Margot Leverett & The Klezmer Mountain Boys

Traditional Crossroads CD 4318

Originally published in fRoots.

Klezmer and Bluegrass have more in common than you might think. It’s not just the melodic collision between the new world and old Europe, the jumpin fiddle on centre stage, or the emotional balance between swingin party music and tales of melancholy, but were it not for a few Jewish bluegrass fanatics in the 70s then the Klezmer revival as we know it might never have taken place. It is no coincidence that the man credited with spearheading that revival, Hank Sapoznik, plays banjo in his band Kapelye, and the great klezmer clarinettist Andy Statman famously picks a mean bluegrass mandolin. So the historical and incidental links are clear enough, but whether this joining the dots exercise makes for a coherent, engaging listening experience is another matter.

Margot Leverett is a clarinettist with a fine klezmer pedigree and has hand-picked world class collaborators for this outing: bluegrass names Kenny Kosek and Barry Mitterhoff on fiddle and mandolin, and from the klez kamp, Frank London and his Klezmer Brass Allstars, Brave Old World star Michael Alpert, and Zalman Mlotek of New York’s Folksbiene Yiddish theatre.

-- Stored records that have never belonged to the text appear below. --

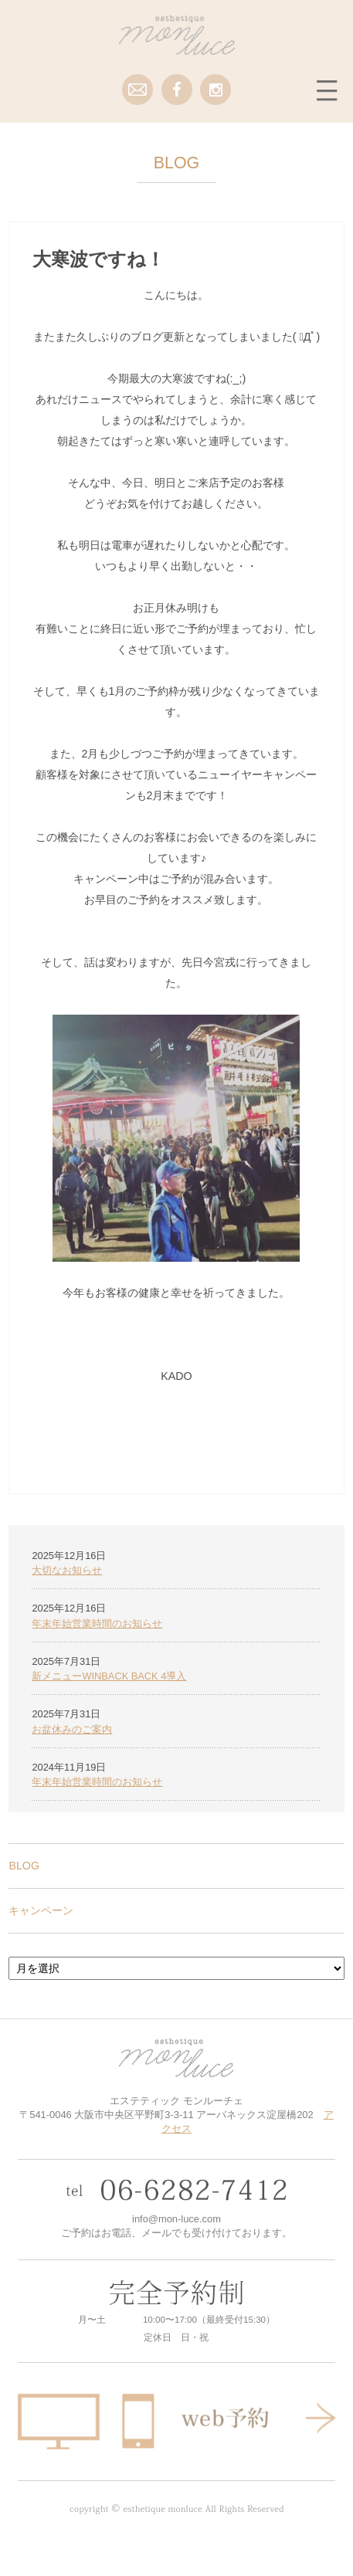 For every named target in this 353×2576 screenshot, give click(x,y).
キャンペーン (40, 1910)
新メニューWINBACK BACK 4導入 (109, 1676)
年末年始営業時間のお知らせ (97, 1623)
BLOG (23, 1865)
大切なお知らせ (67, 1570)
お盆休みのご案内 (72, 1729)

An impressive guest list that sounds great, but the end result is not the original roots hoedown promised in the press release: Leverett puts together part-klez part-bluegrass medleys that are all well and good but feel ultimately like a bit of a cop-out. What is it that makes a tune feel klezmer, bluegrass or for that matter anything else? One is the way the chords go - but for these two styles the rhythm section sound is pretty much the same, storming fiddle/mandolin/guitar/bass doing the ‘oompah’ til they drop. So that leaves the phrasing and instrumental style of the leader: Leverett does half the job expertly, whooping and squealing it up in the klezmer sections like Nifty Brandwein himself, but when the time comes to go Appalachian she’s kinda still doing the Carpathian.

All in all feels to me like a klezmer record with some fab, extra rootsy fiddle playing and a bit of unusual repertoire. A perfectly good klezmer record at that - just steer clear of the publicity so you won’t get the wrong end of the shtick.